Solemya velum. Rates of carbon delivery to S. velum gills (per gram total clam wet weight) at a range of CO2 concentrations. These rates were predicted from Fick’s law and the power function G=69.8M0.85, where G is gill surface area (square centimeters), and M is total wet weight of the soft tissues of the clam (grams)

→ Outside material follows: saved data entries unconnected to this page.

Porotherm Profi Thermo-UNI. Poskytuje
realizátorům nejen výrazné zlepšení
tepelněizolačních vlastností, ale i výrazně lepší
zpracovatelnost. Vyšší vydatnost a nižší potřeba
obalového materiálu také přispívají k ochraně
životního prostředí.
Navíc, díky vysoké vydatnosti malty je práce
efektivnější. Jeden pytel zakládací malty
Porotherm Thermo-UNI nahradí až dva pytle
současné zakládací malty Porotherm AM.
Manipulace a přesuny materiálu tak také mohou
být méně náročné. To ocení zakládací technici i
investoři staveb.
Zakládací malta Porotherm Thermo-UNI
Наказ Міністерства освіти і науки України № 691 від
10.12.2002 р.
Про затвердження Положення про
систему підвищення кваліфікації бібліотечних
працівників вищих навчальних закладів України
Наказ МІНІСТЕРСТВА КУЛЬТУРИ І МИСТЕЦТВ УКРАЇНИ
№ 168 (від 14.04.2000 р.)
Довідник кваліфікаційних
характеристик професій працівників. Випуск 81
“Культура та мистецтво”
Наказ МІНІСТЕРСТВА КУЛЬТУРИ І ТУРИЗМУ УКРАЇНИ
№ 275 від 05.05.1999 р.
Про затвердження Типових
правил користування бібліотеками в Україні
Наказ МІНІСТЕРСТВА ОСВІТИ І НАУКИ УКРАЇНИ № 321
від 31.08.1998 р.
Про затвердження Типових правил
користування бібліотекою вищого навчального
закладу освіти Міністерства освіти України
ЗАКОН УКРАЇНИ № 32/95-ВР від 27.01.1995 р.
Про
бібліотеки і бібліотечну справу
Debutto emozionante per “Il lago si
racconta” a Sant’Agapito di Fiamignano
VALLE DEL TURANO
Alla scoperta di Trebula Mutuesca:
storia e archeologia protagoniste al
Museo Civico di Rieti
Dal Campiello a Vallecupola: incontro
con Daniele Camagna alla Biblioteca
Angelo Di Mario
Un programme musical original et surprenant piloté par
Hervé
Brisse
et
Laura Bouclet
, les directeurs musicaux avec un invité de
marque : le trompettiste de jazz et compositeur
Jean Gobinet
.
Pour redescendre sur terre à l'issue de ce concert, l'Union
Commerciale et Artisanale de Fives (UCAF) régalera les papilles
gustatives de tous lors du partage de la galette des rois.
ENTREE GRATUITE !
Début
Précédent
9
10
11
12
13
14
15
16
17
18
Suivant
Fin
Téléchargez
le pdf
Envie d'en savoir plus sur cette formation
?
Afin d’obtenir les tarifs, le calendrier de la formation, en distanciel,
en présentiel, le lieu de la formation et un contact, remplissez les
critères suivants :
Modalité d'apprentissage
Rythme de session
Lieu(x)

Furthermore, the estimated rates of supply are probable underestimates, as they do not include the influence of the high activities of carbonic anhydrase, from 270 to 400 Wilbur-Anderson units g−1 protein, present in S. velum gills (K. Scott, unpublished data). Net flux, equal to the rate of delivery minus the rate of loss, will of course be much lower, as it is highly unlikely that the symbionts are able to fix a substantial portion of the CO2 that diffuses to them from the mantle cavity. Instead, most of the intracellular CO2 will diffuse back out to the mantle cavity. Consequently, the isotope-enriching effect of Rubisco-catalyzed carbon fixation will be obliterated. Thus, δ13C values may be depleted in this and other bivalve–chemoautotroph symbioses due to the high gill surface areas necessary for symbiont housing and meeting a high demand for O2.